I straddle the generations between the pre- and post colonial eras and I would like to believe that this position has provided the dispassion of distance. It is really not personal to us. So perhaps we are the ones to bring him home again. Past the bitterness that is the small island legacy. His prose is beyond gorgeous- written with a delicacy that belies his exterior-but I am really trying to look beyond that; I am trying to track the mucky, messy birth of a writer that made the world sit up and listen.

The Nobel Prize in Literature for 2001 was awarded to V. S. Naipaul "for having united perceptive narrative and incorruptible scrutiny in works that compel us to see the presence of suppressed histories"

It is these suppressed histories that interest me. And the impact that this has had on our day to day life in Trinidad.

And so I start, a bit star-struck- but we shall see as I go how I feel.

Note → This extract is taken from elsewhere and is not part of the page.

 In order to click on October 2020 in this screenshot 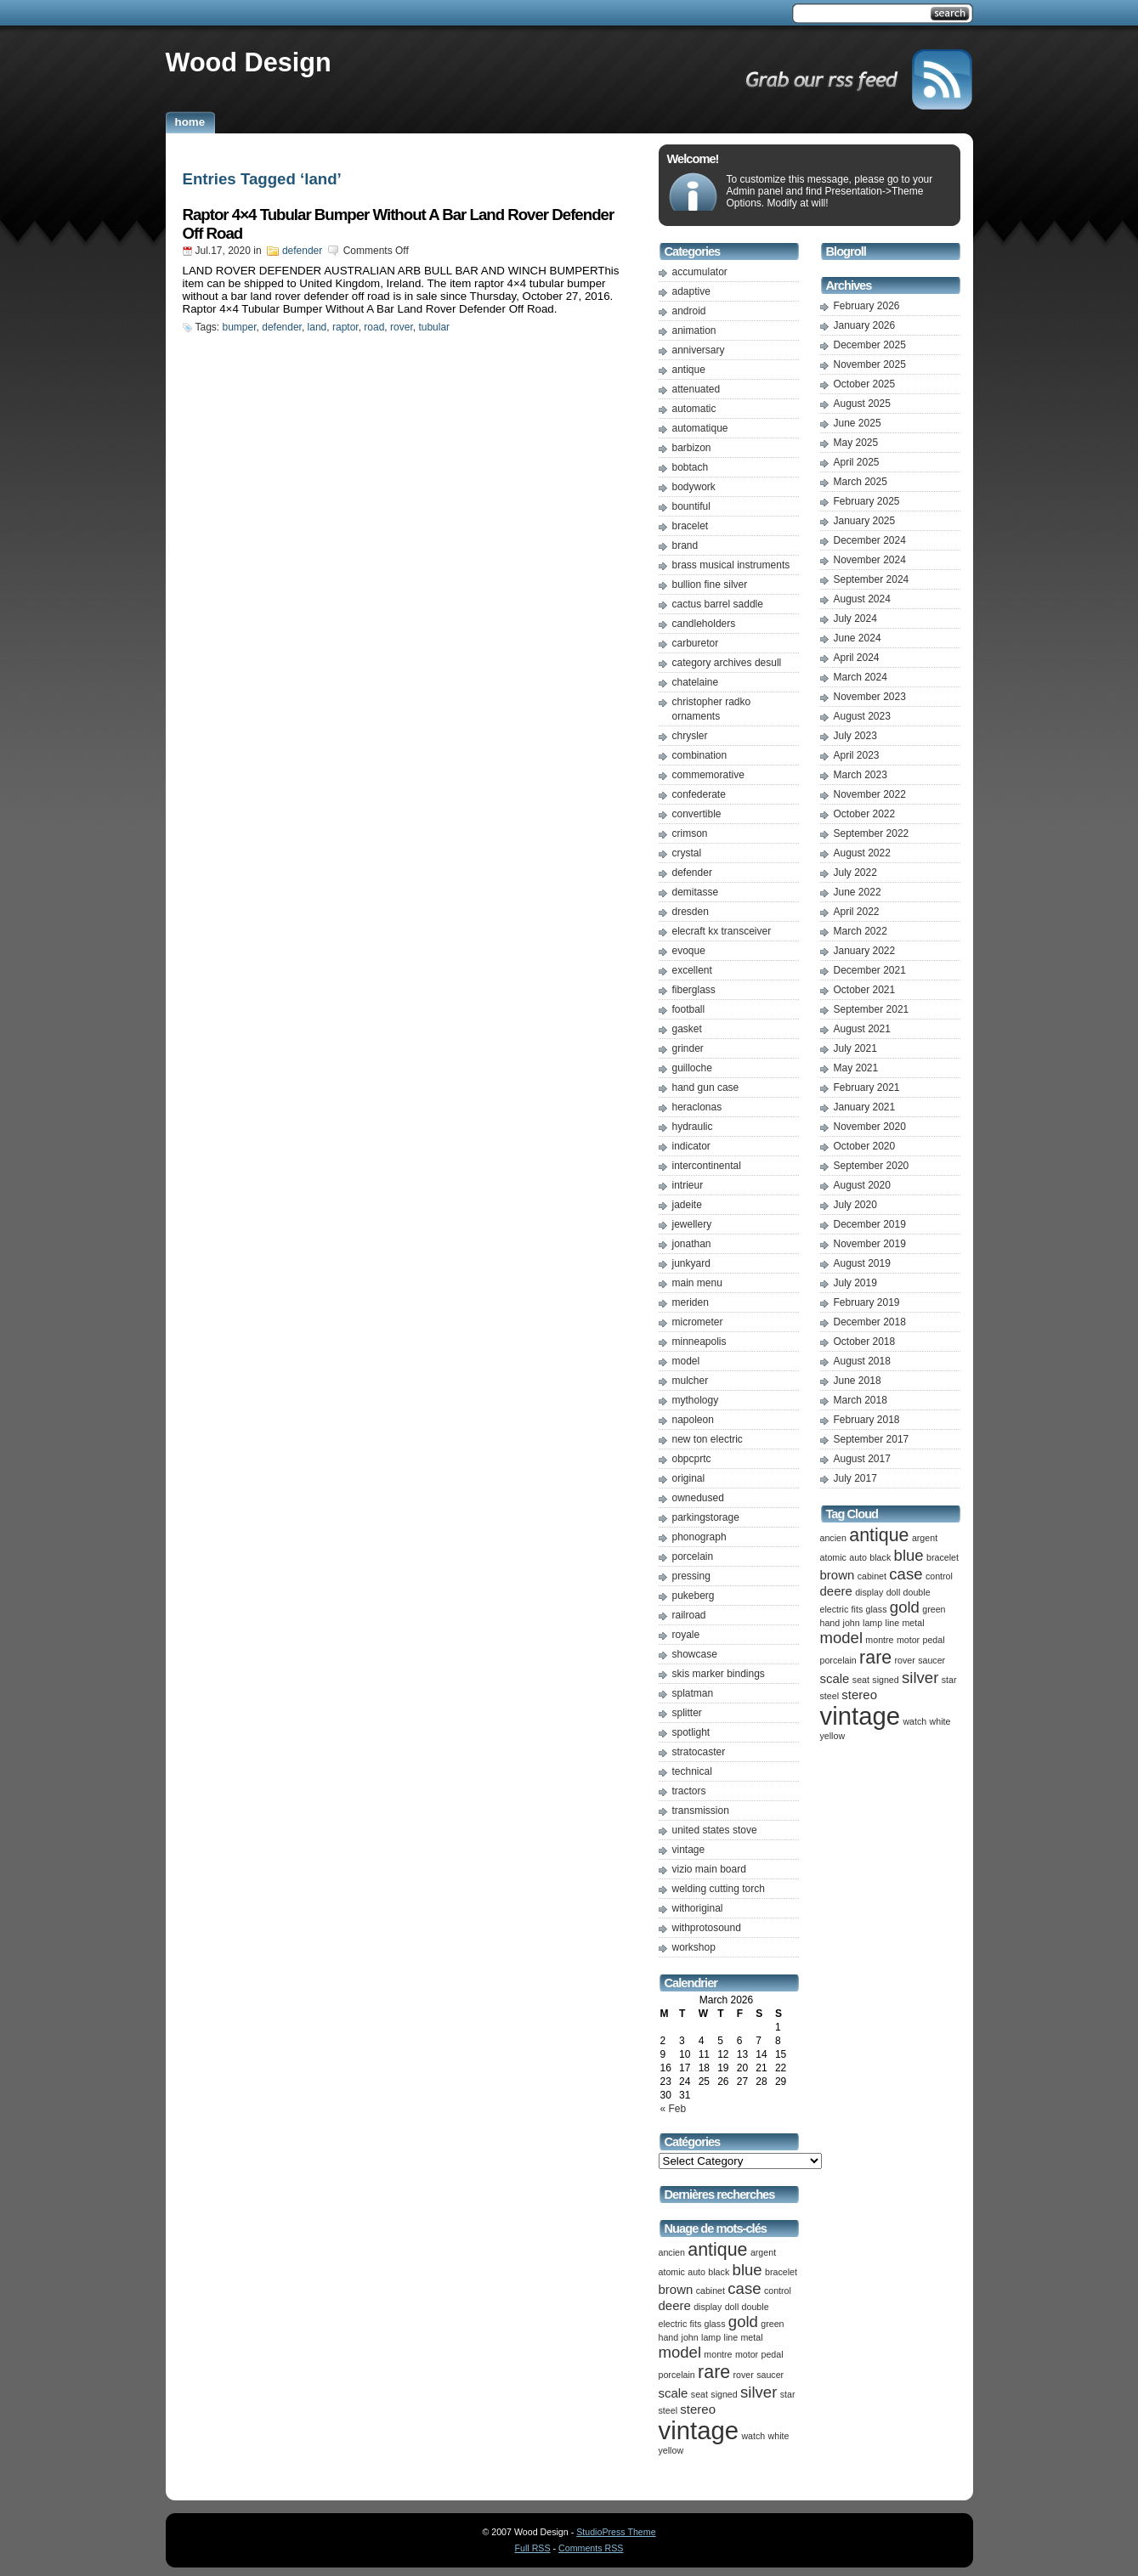 , I will do `click(865, 1146)`.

The Mystic Masseur. – London: Deutsch, 1957.
Miguel Street. – London: Deutsch, 1959.
A House for Mr. Biswas. – London: Deutsch, 1961.
The Middle Passage : Impressions of Five Societies – British, French and Dutch in the West Indies and South America. – London: Deutsch, 1962.
Mr. Stone and the Knights Companion. – London: Deutsch, 1963.
A Flag on the Island. – London: Deutsch, 1967.
The Loss of El Dorado : a History. – London: Deutsch, 1969.
In a Free State. – London: Deutsch, 1971.
The Overcrowded Barracoon and Other Articles. – London: Deutsch, 1972.
Guerrillas. – London: Deutsch, 1975.
India : a Wounded Civilization. – London: Deutsch, 1977.
A Bend in the River. – London: Deutsch, 1979.
A Congo Diary. – Los Angeles, CA: Sylvester & Orphanos, 1980.
Among the Believers : an Islamic Journey. – London: Deutsch, 1981.
The Enigma of Arrival. – London: Viking, 1987.
India : a Million Mutinies Now. – London: Heinemann, 1990.
A Way in the World. – London: Heinemann, 1994.
Beyond Belief : Islamic Excursions among the Converted Peoples. – London: Little, Brown, 1998.
Reading and Writing : a Personal Account. – New York: New York Review of Books, 2000.
Half a Life. – London: Picador, 2001.
The Writer and the World : Essays. Introduced and edited by Pankaj Mishra. London : Picador, 2002 ; New York : Knopf, 2002
Literary Occasions : Essays. Introduced and edited by Pankaj Mishra. – London : Picador, 2003 ; New York : Knopf, 2003
Magic Seeds : [novel]. – London : Picador, 2003 ; New York : Alfred A. Knopf, 2004
Vintage Naipaul. – New York : Vintage Books, 2004

These are the ones listed on the Nobel Prize page for V.S. Naipaul. I don't see "The Return of Eva Peron".
Are there more?

The following is taken from his bio-bibliography.

http://nobelprize.org/nobel_prizes/literature/laureates/2001/bio-bibl.html

Naipaul's works consist mainly of novels and short stories, but also include some that are documentary. He is to a very high degree a cosmopolitan writer, a fact that he himself considers to stem from his lack of roots: he is unhappy about the cultural and spiritual poverty of Trinidad, he feels alienated from India, and in England he is incapable of relating to and identifying with the traditional values of what was once a colonial power.

The events in his earliest books take place in the West Indies. A few years after the publication of his first work, The Mystic Masseur (1957), came what is considered by many to be one of his most outstanding novels, A House for Mr. Biswas (1961), in which the protagonist is modeled on the author's father.

After the enormous success of A House for Mr. Biswas, Naipaul extended the geographical and social perspective of his writing to describe with increasing pessimism the deleterious impact of colonialism and emerging nationalism on the third world, in for instance Guerrillas (1975) and A Bend in the River (1979), the latter a portrayal of Africa that has been compared to Conrad's Heart of Darkness.